Thursday, February 12, 2009

Fresh Bluefish at $2.29 per pound

It's astounding how few varieties of fish most supermarkets carry. I often wonder whether it's really the consumer demands that generated our "over-fishing" problems, or whether it is the lack of demand-generation effort on the part of the retailers to encourage consumers to eat types of fish that are plentiful from our oceans.

On a good day, if you go to a general supermarket in the Boston area (e.g., Stop & Shop, Hannaford, Wholefoods, Shaws, Foodmaster, Roche Brothers), you may find one kind of fish for $5.99 a pound (even cat fish costs this much these days), but most will priced around $8.99 a pound. The varieties are usually limited to salmon, tuna, swordfish, cod, haddock, catfish, tilapia, trout, and your usual New England shellfish. Recently, I've been seeing more swai and pollack as well. But generally these are it.
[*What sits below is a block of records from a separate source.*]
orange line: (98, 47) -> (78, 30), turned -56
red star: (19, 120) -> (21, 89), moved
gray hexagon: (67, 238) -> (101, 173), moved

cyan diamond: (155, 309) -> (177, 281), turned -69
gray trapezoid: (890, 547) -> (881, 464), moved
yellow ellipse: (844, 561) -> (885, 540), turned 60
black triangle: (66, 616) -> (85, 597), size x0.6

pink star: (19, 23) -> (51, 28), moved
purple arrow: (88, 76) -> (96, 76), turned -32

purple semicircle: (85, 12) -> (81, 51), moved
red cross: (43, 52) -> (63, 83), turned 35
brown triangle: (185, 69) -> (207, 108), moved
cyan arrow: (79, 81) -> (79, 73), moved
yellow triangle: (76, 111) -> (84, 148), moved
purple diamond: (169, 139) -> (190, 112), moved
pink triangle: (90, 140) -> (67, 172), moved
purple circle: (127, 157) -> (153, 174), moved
And they're expensive. For convenience sake, sometimes, I'd end up buying fish there, but I usually wait until I have to shop at Kam Man, the large Chinese Supermarket near my home in Quincy. I'm lucky that I live in a very racially diverse enough town where there is such a supermarket.
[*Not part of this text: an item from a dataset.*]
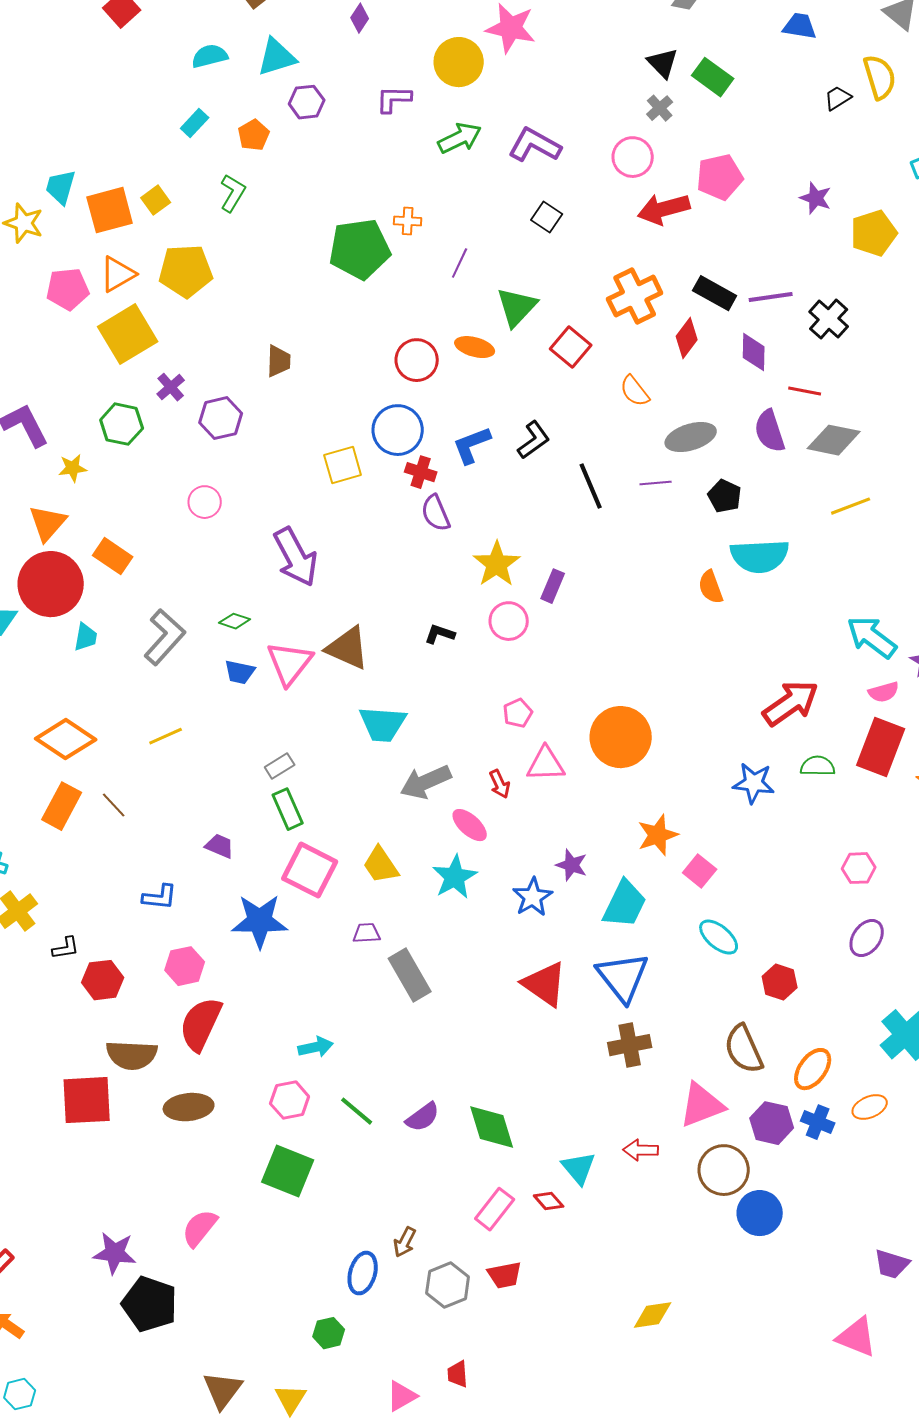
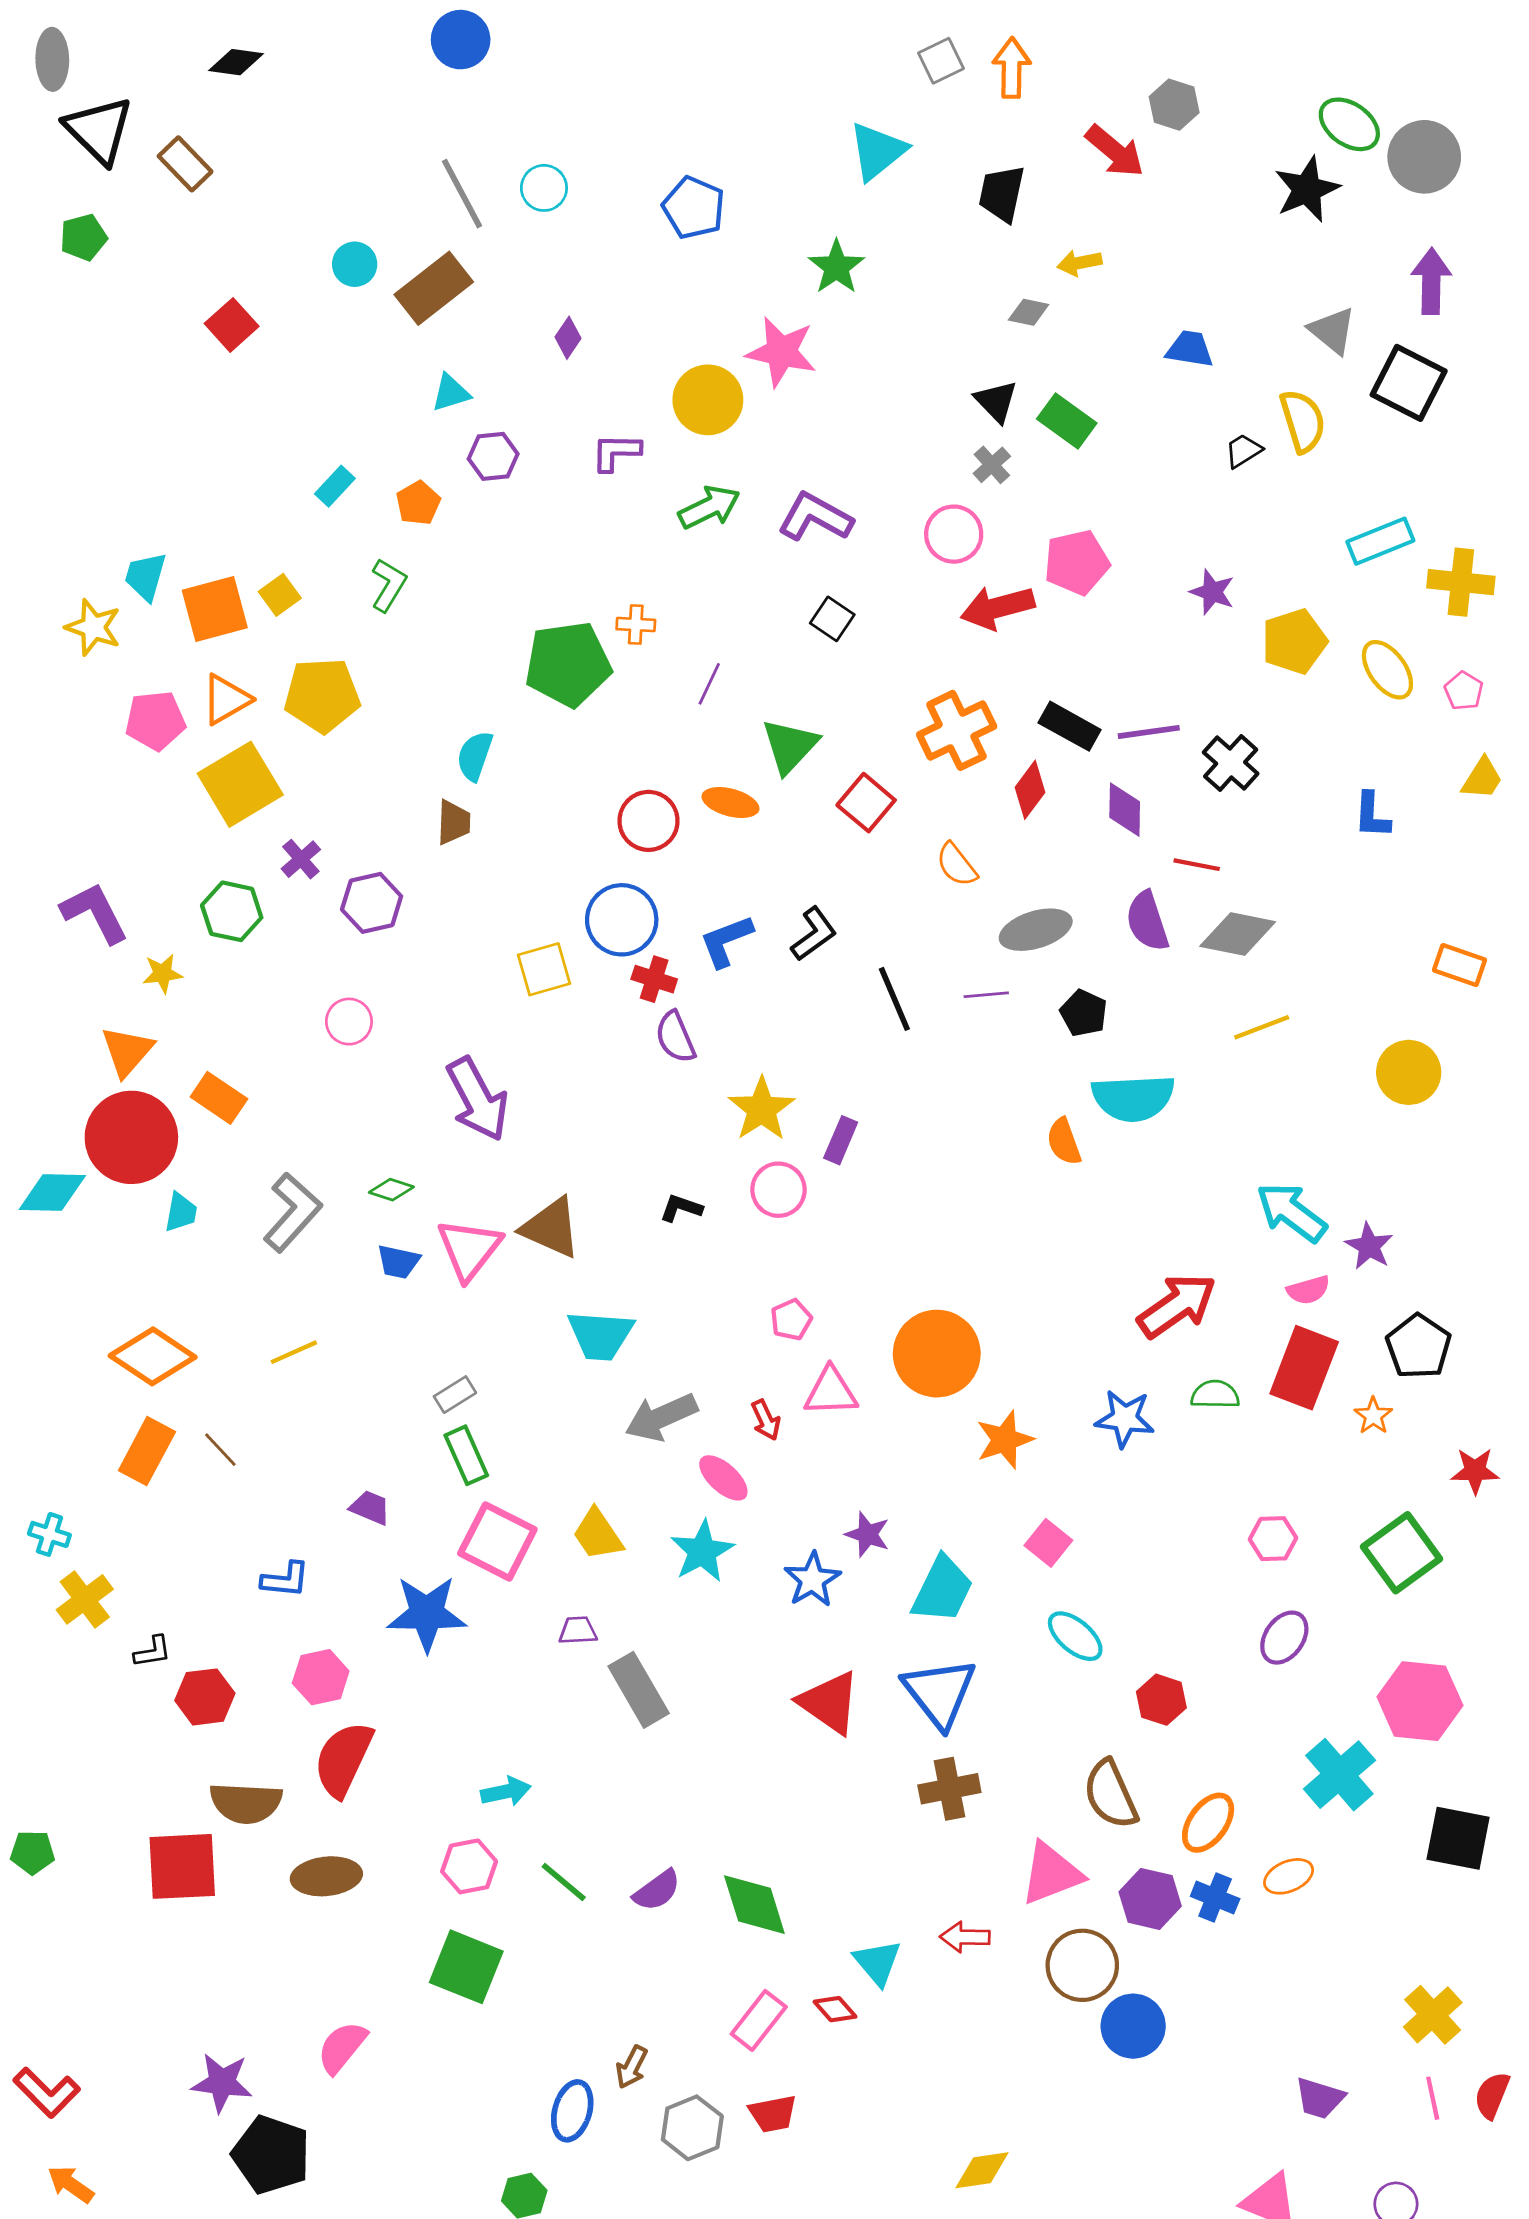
cyan semicircle: (210, 56) -> (475, 756), moved, turned -57
cyan triangle: (277, 57) -> (451, 393), size x0.7
orange star: (658, 835) -> (1005, 1440), moved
There are many, many more varieties of fish there at Kam Man that you don't see at other supermarkets. These are usually the plentiful fish and are the bargain items. The salmon is generally not much below prices at other supermarkets.
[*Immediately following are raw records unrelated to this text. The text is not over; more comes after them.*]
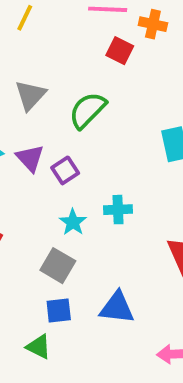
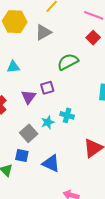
gray triangle: (30, 95) -> (43, 32), moved
purple triangle: (30, 158) -> (29, 97), moved
cyan star: (73, 222) -> (48, 122), moved

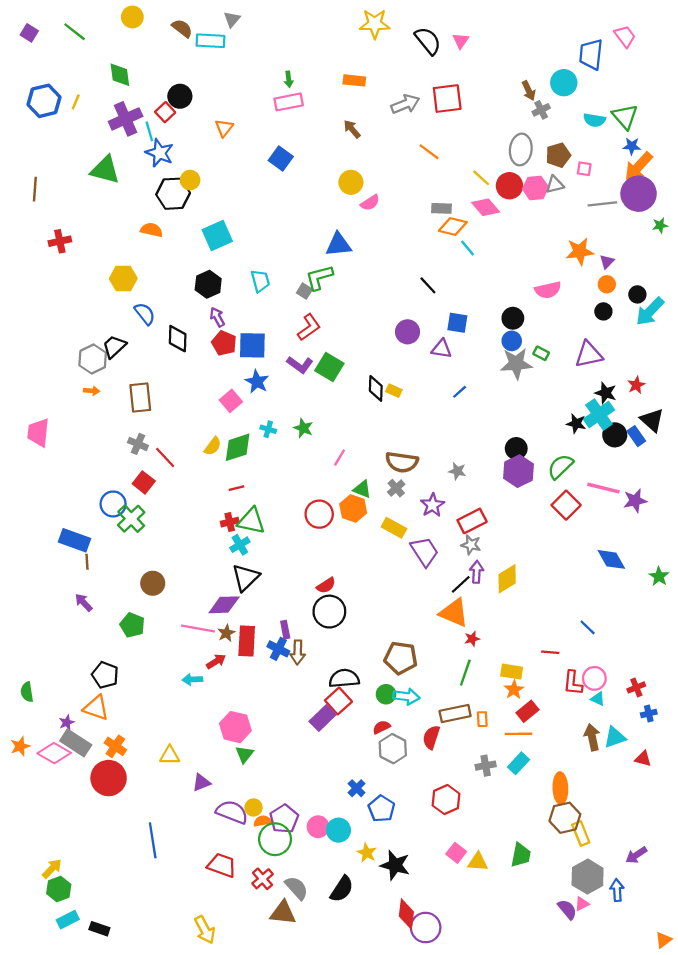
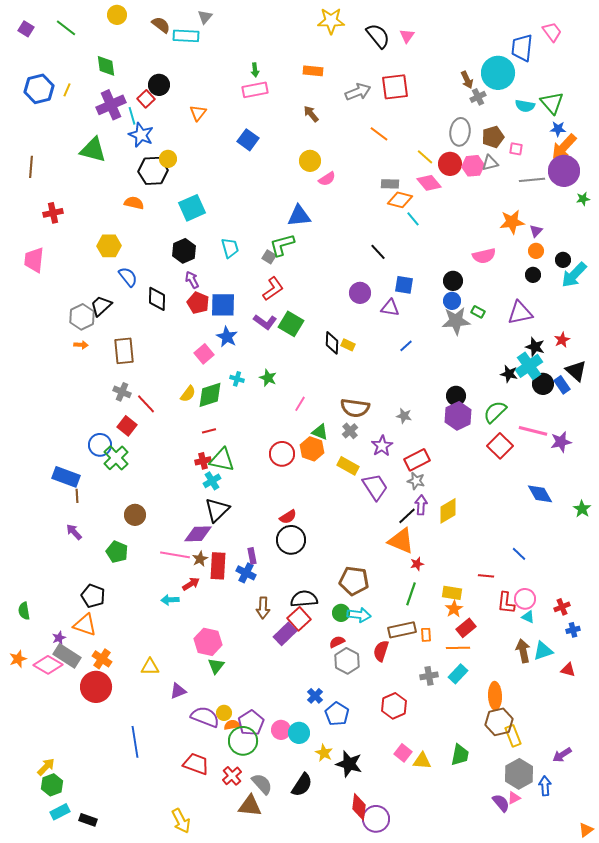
cyan circle: (564, 83) -> (498, 73), size x1.4
pink trapezoid: (38, 433) -> (34, 260), moved
brown arrow: (298, 652) -> (263, 608), moved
Most of this fish are very fresh–some (such as tilapia) are even live in tanks. You have to choose a fish, pick it up with a pair of tongs (as pictured above) and put it into a basket and then ask the clerk to clean and cut it for you. For bigger fish such as salmon and grouper and carp, you can get it by the pound, but for smaller fish, you have to pick a whole fish, which they weigh entirely and then cut and clean. Yesterday, I ended buying a 3.25 pound bluefish for $7.42 (@ $2.29 a lb). I had the clerk filet it, keeping the bones in the bag. Each filet will be served as entrĂ©es for two (a total of 4 servings), and the bones, head, and tail I plan to keep for fish stock.

My message here is: open your mind to ethnic supermarkets. You're likely to find good quality produce. More on how I prepared the bluefish later.


  1. How do you cook blue fish?

    I didn't know that blue fish existed, except in the word of Dr. Seuss (One Fish, Two Fish, Red Fish, Blue Fish).

  2. Apparently, bluefish is one word (and I just corrected my spelling above). Here's a wikipedia entry on the fish It tastes a little like mackerel but slightly less fishy, but you can definitely tell that it's an ocean fish and not fresh water fish. There's actually a red fish that's native to Louisiana too, and I had it when I visited New Orleans, where there is actually a restaurant named after it.